Extracted page text data =
* * * * * * *

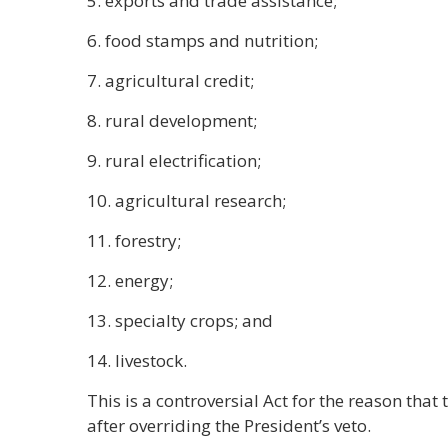
5. exports and trade assistance;
6. food stamps and nutrition;
7. agricultural credit;
8. rural development;
9. rural electrification;
10. agricultural research;
11. forestry;
12. energy;
13. specialty crops; and
14. livestock.
This is a controversial Act for the reason tha
after overriding the President’s veto.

* * * * * * *

Your task =
Transcribe every entry word for word, excluding images.

Solution for this task =
5. exports and trade assistance;
6. food stamps and nutrition;
7. agricultural credit;
8. rural development;
9. rural electrification;
10. agricultural research;
11. forestry;
12. energy;
13. specialty crops; and
14. livestock.
This is a controversial Act for the reason tha
after overriding the President’s veto.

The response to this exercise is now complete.